The Florida Communities Trust (FCT) is a governmental land acquisition program in the state of Florida, United States, administered by the Florida Department of Community Affairs (DCA). Grants are awarded annually on a competitive basis to local governments and non-profit environmental organizations for community-based parks, open space and greenways. These projects must further outdoors recreation and natural resources protection needs identified in the local government's Comprehensive Plans.

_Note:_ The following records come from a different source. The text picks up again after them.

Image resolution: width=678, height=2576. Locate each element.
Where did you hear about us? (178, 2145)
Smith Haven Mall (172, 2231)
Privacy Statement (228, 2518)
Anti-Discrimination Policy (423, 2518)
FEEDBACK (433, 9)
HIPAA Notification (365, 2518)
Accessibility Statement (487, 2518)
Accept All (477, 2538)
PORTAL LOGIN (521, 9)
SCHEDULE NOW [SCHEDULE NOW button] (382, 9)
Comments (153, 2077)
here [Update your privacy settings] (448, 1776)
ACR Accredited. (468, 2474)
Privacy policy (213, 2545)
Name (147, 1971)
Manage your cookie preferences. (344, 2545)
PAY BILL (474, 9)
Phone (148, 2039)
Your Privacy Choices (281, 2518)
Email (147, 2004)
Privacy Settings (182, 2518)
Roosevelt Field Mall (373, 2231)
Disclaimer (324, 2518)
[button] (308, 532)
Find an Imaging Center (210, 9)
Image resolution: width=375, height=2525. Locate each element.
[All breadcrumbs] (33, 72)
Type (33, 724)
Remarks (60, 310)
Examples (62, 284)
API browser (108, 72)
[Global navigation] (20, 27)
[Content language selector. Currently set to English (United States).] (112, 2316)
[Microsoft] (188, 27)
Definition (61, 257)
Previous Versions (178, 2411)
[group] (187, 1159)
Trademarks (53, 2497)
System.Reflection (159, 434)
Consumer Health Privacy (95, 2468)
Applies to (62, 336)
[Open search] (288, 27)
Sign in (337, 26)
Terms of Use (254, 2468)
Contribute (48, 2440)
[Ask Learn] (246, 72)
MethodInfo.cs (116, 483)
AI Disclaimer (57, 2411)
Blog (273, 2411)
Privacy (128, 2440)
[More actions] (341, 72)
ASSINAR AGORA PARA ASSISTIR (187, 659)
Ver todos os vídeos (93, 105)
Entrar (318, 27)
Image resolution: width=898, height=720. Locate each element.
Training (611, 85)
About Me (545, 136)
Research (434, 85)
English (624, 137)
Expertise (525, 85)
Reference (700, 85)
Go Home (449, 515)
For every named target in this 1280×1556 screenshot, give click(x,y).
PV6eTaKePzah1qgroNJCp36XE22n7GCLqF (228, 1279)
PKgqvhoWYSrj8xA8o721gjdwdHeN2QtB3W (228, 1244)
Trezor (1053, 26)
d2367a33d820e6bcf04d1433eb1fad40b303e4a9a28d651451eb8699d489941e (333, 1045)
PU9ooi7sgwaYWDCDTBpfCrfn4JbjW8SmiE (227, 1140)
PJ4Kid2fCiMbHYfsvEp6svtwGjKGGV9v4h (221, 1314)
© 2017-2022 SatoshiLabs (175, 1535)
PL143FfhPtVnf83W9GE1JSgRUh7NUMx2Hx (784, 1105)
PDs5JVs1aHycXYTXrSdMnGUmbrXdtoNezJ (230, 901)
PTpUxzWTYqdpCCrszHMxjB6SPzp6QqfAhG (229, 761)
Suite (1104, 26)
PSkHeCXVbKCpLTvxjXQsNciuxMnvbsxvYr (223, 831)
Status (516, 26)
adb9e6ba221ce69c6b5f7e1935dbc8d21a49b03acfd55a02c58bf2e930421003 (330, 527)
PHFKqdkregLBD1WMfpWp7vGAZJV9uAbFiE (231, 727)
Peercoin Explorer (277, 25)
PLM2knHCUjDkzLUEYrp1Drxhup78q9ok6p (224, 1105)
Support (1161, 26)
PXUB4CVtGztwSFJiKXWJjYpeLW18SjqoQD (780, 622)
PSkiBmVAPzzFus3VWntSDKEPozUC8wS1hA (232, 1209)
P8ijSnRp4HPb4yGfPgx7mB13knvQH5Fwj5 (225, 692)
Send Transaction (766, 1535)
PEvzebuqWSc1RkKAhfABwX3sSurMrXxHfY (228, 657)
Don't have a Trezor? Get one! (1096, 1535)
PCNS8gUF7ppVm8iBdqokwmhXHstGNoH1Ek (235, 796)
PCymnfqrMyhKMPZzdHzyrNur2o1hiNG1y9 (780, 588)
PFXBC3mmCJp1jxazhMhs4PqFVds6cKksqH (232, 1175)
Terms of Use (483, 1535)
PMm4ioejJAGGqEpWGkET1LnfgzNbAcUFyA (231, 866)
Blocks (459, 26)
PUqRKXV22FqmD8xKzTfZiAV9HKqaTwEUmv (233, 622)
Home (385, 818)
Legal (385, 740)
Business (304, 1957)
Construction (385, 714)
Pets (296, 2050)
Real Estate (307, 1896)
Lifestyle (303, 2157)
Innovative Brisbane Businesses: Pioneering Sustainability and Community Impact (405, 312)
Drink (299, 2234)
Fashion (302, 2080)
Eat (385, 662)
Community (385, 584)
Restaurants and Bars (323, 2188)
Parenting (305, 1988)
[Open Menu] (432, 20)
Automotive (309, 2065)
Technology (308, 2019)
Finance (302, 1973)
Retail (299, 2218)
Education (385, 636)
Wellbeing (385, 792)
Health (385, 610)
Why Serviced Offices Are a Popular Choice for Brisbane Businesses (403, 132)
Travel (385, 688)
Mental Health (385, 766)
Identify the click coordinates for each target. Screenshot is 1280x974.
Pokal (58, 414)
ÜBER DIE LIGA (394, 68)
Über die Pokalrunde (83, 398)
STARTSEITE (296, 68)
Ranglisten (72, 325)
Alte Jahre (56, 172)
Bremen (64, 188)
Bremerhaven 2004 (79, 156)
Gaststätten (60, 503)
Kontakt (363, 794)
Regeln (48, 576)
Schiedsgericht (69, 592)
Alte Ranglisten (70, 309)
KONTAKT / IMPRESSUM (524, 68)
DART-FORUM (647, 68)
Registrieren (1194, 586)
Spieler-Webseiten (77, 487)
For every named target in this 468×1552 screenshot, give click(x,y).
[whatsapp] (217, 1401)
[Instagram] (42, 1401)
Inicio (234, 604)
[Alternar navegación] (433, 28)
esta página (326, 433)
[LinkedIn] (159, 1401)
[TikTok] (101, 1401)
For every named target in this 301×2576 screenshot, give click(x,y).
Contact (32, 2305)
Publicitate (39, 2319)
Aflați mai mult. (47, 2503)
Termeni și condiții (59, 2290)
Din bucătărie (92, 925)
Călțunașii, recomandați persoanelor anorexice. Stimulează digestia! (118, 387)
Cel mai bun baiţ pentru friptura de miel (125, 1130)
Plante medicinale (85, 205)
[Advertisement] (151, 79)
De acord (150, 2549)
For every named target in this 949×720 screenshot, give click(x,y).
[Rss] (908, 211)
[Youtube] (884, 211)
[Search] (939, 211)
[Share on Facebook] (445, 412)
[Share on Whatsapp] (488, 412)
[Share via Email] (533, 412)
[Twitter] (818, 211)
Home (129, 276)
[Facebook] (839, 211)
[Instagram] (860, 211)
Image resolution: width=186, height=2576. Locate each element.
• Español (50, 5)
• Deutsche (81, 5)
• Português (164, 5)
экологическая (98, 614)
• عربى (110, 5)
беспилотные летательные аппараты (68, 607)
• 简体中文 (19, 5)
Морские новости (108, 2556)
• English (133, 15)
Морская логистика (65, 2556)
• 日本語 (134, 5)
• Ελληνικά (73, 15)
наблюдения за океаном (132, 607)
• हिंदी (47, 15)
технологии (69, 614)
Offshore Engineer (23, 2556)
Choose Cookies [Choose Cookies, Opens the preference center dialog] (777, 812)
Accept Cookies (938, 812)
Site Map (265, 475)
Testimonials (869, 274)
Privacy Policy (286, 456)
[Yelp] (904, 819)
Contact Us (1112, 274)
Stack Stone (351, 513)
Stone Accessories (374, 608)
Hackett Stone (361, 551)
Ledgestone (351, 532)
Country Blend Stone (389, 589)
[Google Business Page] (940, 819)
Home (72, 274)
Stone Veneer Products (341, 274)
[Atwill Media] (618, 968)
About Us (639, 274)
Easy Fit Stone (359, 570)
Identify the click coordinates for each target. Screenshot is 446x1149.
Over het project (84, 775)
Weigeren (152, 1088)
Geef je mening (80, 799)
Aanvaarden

The program helps Florida communities meet growth management challenges, protects the state's natural and cultural resources, and helps meet recreational needs. The program is funded by 22% of the Florida Forever (FF) funds, $66 million each year. Counties with a population of 75,000 or more are required to provide matching funds equal to 25% of the total project cost. Non-profit organizations are exempt from this requirement. The maximum application grant is $6.6 million per year.

==History==
The Florida Communities Trust was established in 1989 to help local governments acquire land for open spaces, natural areas, parks and beaches. Initially, it was under control of the Florida Department of Environmental Protection, but later shifted to the Department of Community Affairs. FCT projects improve the quality of life for the residents of Florida. Grants from the Parks and Open Space program fund regional and local parks, which encourage nature-based tourism, promote community revitalization and economic growth. Through the 1990s, it was funded by the Preservation 2000 bond program, which was replaced by the Florida Forever Act.

==Governance==
Land purchased using state FCT money includes a set of restrictions, covenants and ownership rights, which always revert to the state if any problem arises with the land's use or the entity that received the original grant.

The Naples Zoo in Collier County intended to swap a six-acre county-owned parcel with an equal size parcel purchased with FCT funds. The state of Florida was not consulted about the trade, which required FCT approval. The state sent the county a "compliance warning" letter, voiding the original deal between the county and the zoo. After evaluating the situation, the FCT proposed that the FCT parcel could be used by the zoo if 43 acres of county land incur the restrictions that applied to the six acres.

After Rick Scott was elected as Florida's Governor in 2010, he vetoed funding for the popular land-acquisition program, Florida Forever, through which FCT is funded.